Dengan demikian, melalui BID ini, orang nomor 2 di Natuna tersebut berharap mampu memicu munculnya inovasi desa yang sesuai dengan kondisi wilayah, potensi sumber daya alam dan ekonomi desa.
Kepala desa diharapkan untuk dapat mereplikasi atau meniru praktek cerdas/inovasi yang ditampilkan dalam Bursa Inovasi Desa ini sesuai dengan kondisi dan potensi desa.
Sementara itu ketua panitia pelaksana Abu Bakar, mengatakan dalam laporannya bahwa pelaksanaan bursa inovasi desa adalah bertujuan untuk meningkatkan mengembangkan kapasitas dan pelaksanaan pengembangan desa yang desa dalam perencanaan bersumber dari dana desa secara lebih berkualitas melalui pengelolaan inovasi desa, reflikasi dan atau adopsi kegiatan pemabangunan dan pemberdayaan masyarakat desa yang inovatif serta dukungan P2KTD.
Panitia pelaksana Bursa Inovasi Desa Cluster I Kabupaten Natuna tahun 2019 terdiri dari TPID 13 Kecamatan yang ada di Natuna kecuali serasan dan - serasan timur. Tim Pendamping Desa se-Kabbupaten Natuna Kelembagaan P2KTD yang terdiri Dari : Himpaudi, IDI, STAI dan BNI.
Sumber Anggaran Pelaksanaan Bursa Inovasi Desa Cluster I Kabupaten Natuna Tahun 2019 ini adalah: Bantuan Pemerintah Program Inovasi Desa atau yang bersumber dari APBN.
Abu Bakar juga ungkapkan bahwa Sumber Anggaran Pelaksanaan Bursa Inovasi Desa Cluster I Kabupaten Natuna Tahun 2019 ini adalah: - 60 kepala desa -60 Ketua BPD Perwakilan Kepala Dusun 1 orang setiap desa sebanyak 60 desa.
Ketua Tim Inovasi Kabupaten Natuna, Anrizal Zen, ST dalam kesempatan itu juga sampaikan bahwa dana Desa sangat bermanfaat bagi pembangunan Desa. Hasil evaluasi pemerintah terhadap pembangunan di Desa perlu adanya upaya transisi peningkatan, upaya untuk meningkatkan SDM.

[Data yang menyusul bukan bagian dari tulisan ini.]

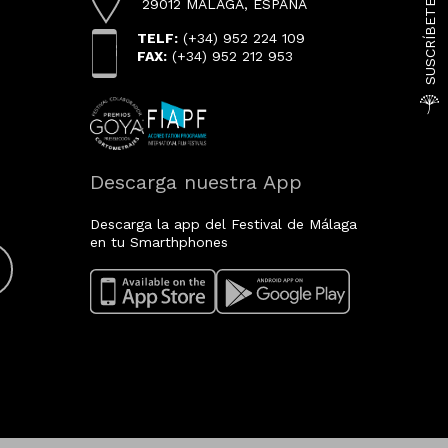
29012 MÁLAGA, ESPAÑA
TELF:
(+34) 952 224 109
FAX:
(+34) 952 212 953
Descarga nuestra App
Descarga la app del Festival de Málaga
en tu Smarthphones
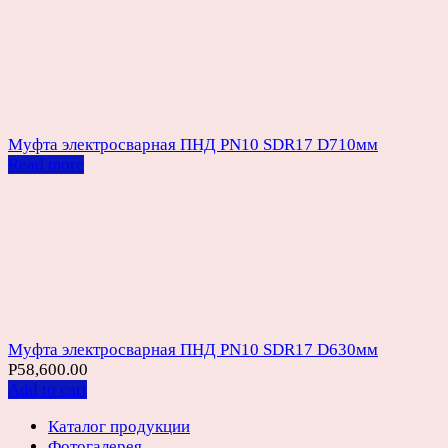
Муфта электросварная ПНД PN10 SDR17 D710мм
Read more
Муфта электросварная ПНД PN10 SDR17 D630мм
Р
58,600.00
Add to cart
Каталог продукции
Фотогалерея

"selama ini kita fokus kepada infrastruktur, tahun depan kita akan fokus kepada SDM dan peningkatan perekonomian masyarakat" ungkapnya.
Acara itu juga dihadiri beberapa OPD dan para Camat dilingkungan pemkab. Natuna dan peserta bursa inovas Cluster I, Kabupaten Natuna tahun 2019 serta tamu undangan lainnya.